The first problem for beginners in Windows development is to understand the strings.
I. Brief History of character sets
A character is a concept independent of a computer. Without a computer, there are still characters, characters are character symbols, English, Chinese, and Japanese.
A string is an array of characters.
Previously, the computer used a single byte to represent a single character. byte is an 8-bit unsigned number. The single-byte ASCII code can represent uppercase and lowercase English and some punctuation marks.
Later, in order to display Chinese characters, Japanese characters and other Asian characters, the dual-byte encoding was developed, using two or one byte to represent a character.
AndCodePage, two bytes in different code pages, the characters are also different, the simplified Chinese code page is GBK, the traditional Chinese is big5, and so on.
In such a string, there are both single-byte characters and double-byte characters, it is difficult to count the number of characters in a string.
Then there is Unicode, Unicode encoding system in the UTF-16 standard, the provisions will use two bytes to represent a character, this can represent the characters in various languages in the world, do not need to distinguish the code page, they have their own 16-bit encoding in the UTF-16 coding system, although the storage space is increased, but the efficiency is obviously improved.
2. Various string processing function libraries
1 C Runtime Library processing strings:
Str * series: The C Runtime uses strlen strcpy and other Str * series functions to process char strings.
WCS * series: After the C compiler has the built-in wchar_t 16-bit wide byte type, use the new wcslen wcscpy and other functions of the WCS * series to process the wchar_t type strings.
_ TCS * series: The C Runtime Library defines macro definitions of _ tcslen _ tcscpy and other _ TCS * series, during compilation, the _ TCS * series functions are determined based on whether macro _ Unicode is predefined. Otherwise, the * series functions are used.
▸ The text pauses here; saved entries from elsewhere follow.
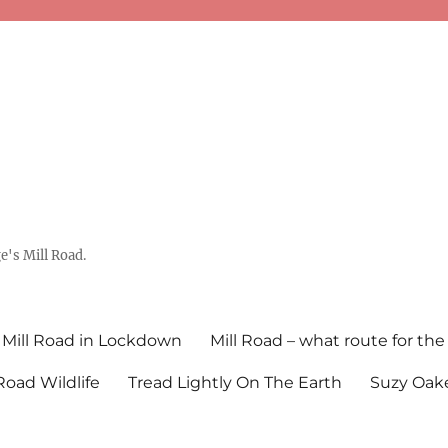
's Mill Road.
Mill Road in Lockdown
Mill Road – what route for the
 Road Wildlife
Tread Lightly On The Earth
Suzy Oake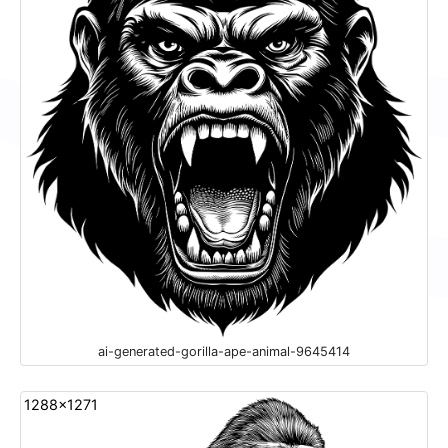
ai-generated-gorilla-ape-animal-9645414
1288x1271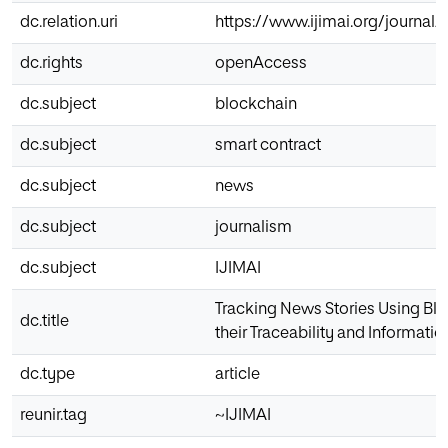
dc.relation.uri
https://www.ijimai.org/journal/
dc.rights
openAccess
dc.subject
blockchain
dc.subject
smart contract
dc.subject
news
dc.subject
journalism
dc.subject
IJIMAI
Tracking News Stories Using Bl
dc.title
their Traceability and Informatio
dc.type
article
reunir.tag
~IJIMAI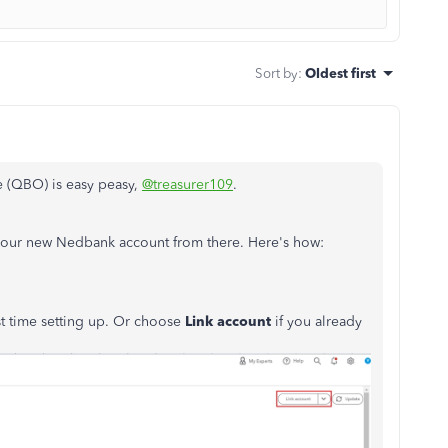
Sort by
:
Oldest first
 (QBO) is easy peasy,
@treasurer109
.
our new Nedbank account from there. Here's how:
irst time setting up. Or choose
Link account
if you already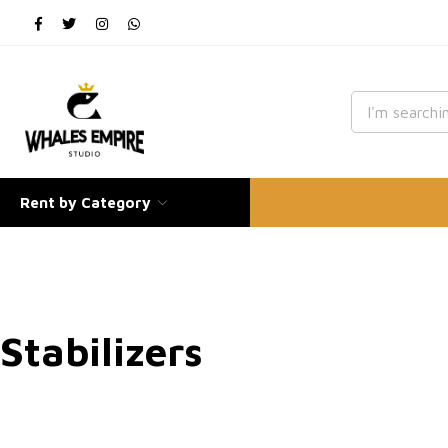
Rent by Category
Stabilizers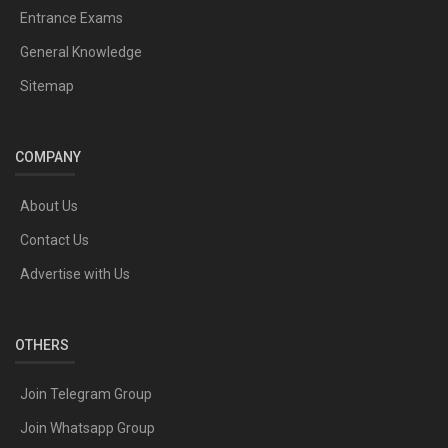
Entrance Exams
General Knowledge
Sitemap
COMPANY
About Us
Contact Us
Advertise with Us
OTHERS
Join Telegram Group
Join Whatsapp Group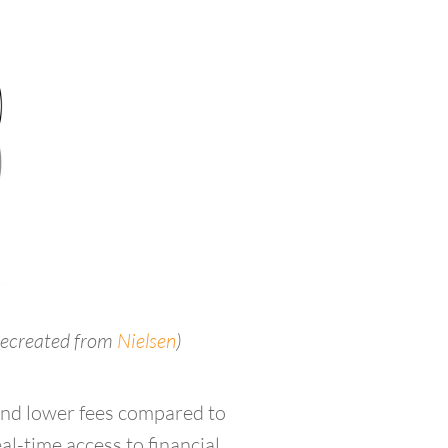
recreated from
Nielsen
)
and lower fees compared to
al-time access to financial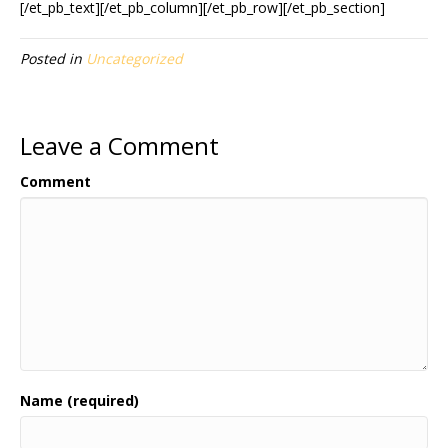
[/et_pb_text][/et_pb_column][/et_pb_row][/et_pb_section]
Posted in
Uncategorized
Leave a Comment
Comment
Name (required)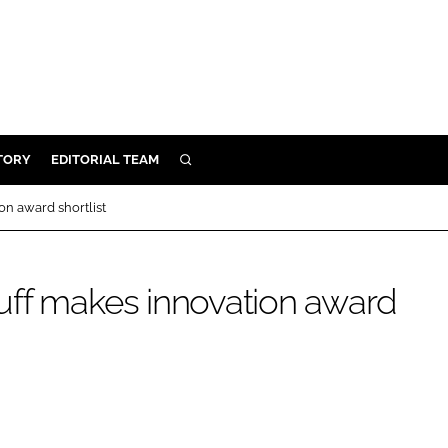
TORY
EDITORIAL TEAM
SEARCH
EALTH
n award shortlist
ARE
ILITY
uff makes innovation award
 & FIXTURES
N CONTROL
DEVICES
ORY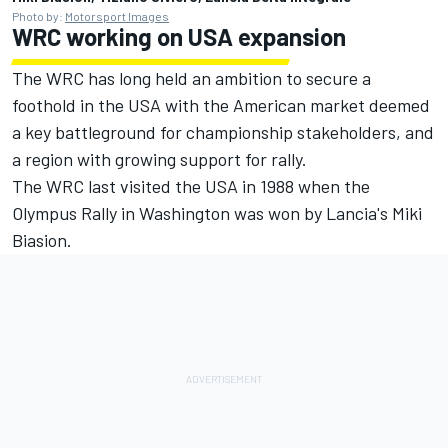
Photo by:
Motorsport Images
WRC working on USA expansion
The WRC has long held an ambition to secure a
foothold in the USA with the American market deemed
a key battleground for championship stakeholders, and
a region with growing support for rally.
The WRC last visited the USA in 1988 when the
Olympus Rally in Washington was won by Lancia's Miki
Biasion.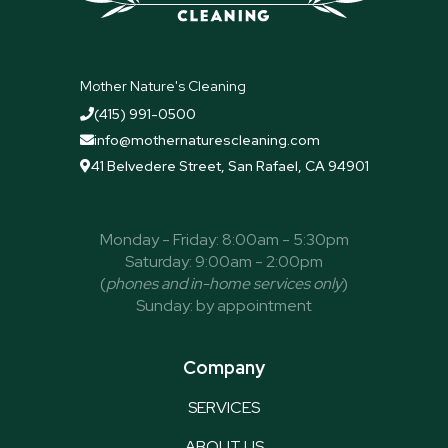
quickly! T
Mother Nature's Cleaning
(415) 991-0500

info@mothernaturescleaning.com

41 Belvedere Street, San Rafael, CA 94901

Monday - Friday: 8:00am - 5:30pm
Saturday: 9:00am - 2:00pm
(
phones and in-home services only
)
Sunday: by appointment
Company
SERVICES
ABOUT US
_ TCS * _ S Series: The latest secure string functions of the C Runtime Library. New functions are defined to prevent Buffer Overflow.
2. The windows development team processes strings:
Windows development team in winnt. h defines the new data types char (char), wchar (wchar_t), tchar, and tchar. during compilation, determine whether the Unicode macro is predefined or not to determine whether it is Char or wchar.
Lstr * A Series: defined in kernel32.dll of the Windows operating system. Processing char strings is actually a layer of packaging for lstr * w.
Lstr * W series: It is defined in kernel32.dll of Windows operating system to process string of the wchar type.
Lstr * series: lstr * series functions are also used to determine whether to use the lstr * a series functions or the lstr * W series functions based on whether Unicode macros are predefined during compilation.
In fact, I usually use the lstr * series, because it is written by the Windows API.ProgramYou do not need to link the C Runtime Library.
Note that the _ Unicode and Windows Unicode macros of the C Runtime Library are either defined at the same time or not defined at the same time. The prefix underline Of the C Runtime library is used to comply with the damn C ++ standard (for macros that do not belong to the C ++ standard with underscores), while Windows does not comply with that standard.
==========================================================
Although the string processing looks messy, it is enough to grasp a single application. Although the currently recommended standard is the _ TCS * _ S series, you can use it as needed, the string type in STL library and MFC library is not introduced, because the two libraries are c ++ library, not C library.